Regardless of the scandal, companies still need a way to offset their emissions. According to the World Resource Institute, over 30% of the largest 2,000 publicly traded companies, including major players like Apple, Unilever, and Bosch, have committed to being emission-free by the mid 21st century. This means that the demand for voluntary carbon credit would grow by 5 to 10 times over the next 10 years.

However, the carbon credit market is sabotaged by its own complexity. For example, voluntary carbon credits are audited by international institutions and registered in a global registry. Before carbon credits can be purchased, the removal projects are audited by certified auditors who verify the projects that produce the requisite carbon credit-based on set standards. However, despite the existence of global standards, the voluntary carbon credit market remains woefully fragmented.

Part of the accounting problem stems from reversibility. This is because any carbon that is taken out of the atmosphere could be “reversed” and released back into the air. For example, if a tree burns or decomposes, then that carbon is simply released at a later date.

Voluntary carbon credits are a recognized system that allows individuals and companies to invest in environmental projects that could contribute to the reduction of CO2 in the air. Despite its prevalence and high demand, the voluntary carbon market is non-mature and its standards can vary.

Reversibility is a major issue. Registries establish “buffers” or guarantee funds that act as insurance against the reversibility of carbon capture, meaning that carbon credits from the voluntary markets do not expire. The result is that even if the carbon they were supposed to remove is released back into the air, the credit remains valid.

Despite these problems, the supply of carbon credits will continue to grow to meet the burgeoning demand. That’s why we should create the infrastructure that allows quality carbon credits to reach buyers today.

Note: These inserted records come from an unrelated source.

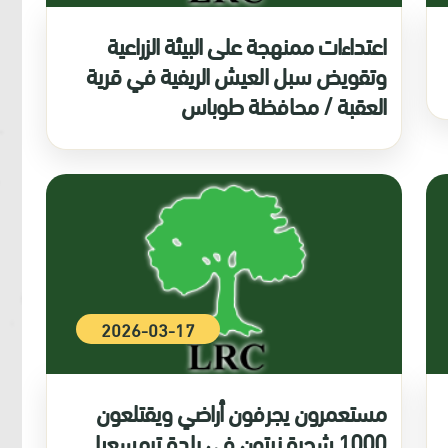
اعتداءات ممنهجة على البيئة الزراعية
وتقويض سبل العيش الريفية في قرية
العقبة / محافظة طوباس
2026-03-17
مستعمرون يجرفون أراضي ويقتلعون
1000 شجرة زيتون في بلدة ترمسعيا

Many understand this need; that’s why Carbon credit verification services have emerged to build a more transparent carbon credit market. Sylvera, a carbon monitoring service, has developed a rating service that uses geospatial data to rate the quality of carbon credits for their clients. In addition, users have access to data reports that allow them to validate the quality of the carbon credit they have purchased. The fact that the firm recently raised $32 million indicates the market appetite for a neutral rating service for carbon credits.

In the web3 space, firms like Moss has successfully tokenized carbon credit. The company follows strict standards and allows its tokens to be traded in major crypto exchanges, thus improving the price discovery for carbon credits.

Even more interesting is Cambridge University’s 4C Center. 4C aimed to combine sophisticated modeling and earth observation data to create a decentralized, trusted marketplace for verified carbon credits.

The current system of carbon credits is broken. However, as the number of companies with net-zero pledges has doubled between 2019 and 2020, the need to reform the carbon crediting system is desperately acute.

Without reliable verification systems and mature marketplaces with deep supply of carbon removal projects to support them, carbon credit (and the funding they provide for removal projects)would remain unscalable and limited. With the renewed urgency behind the fight against climate change, both governments and private investors need to throw their political and financial power behind a serious, technologically-enabled carbon crediting standard. That will spell the difference between making a carbon-neutral world a reality, not just another environmental pipe dream.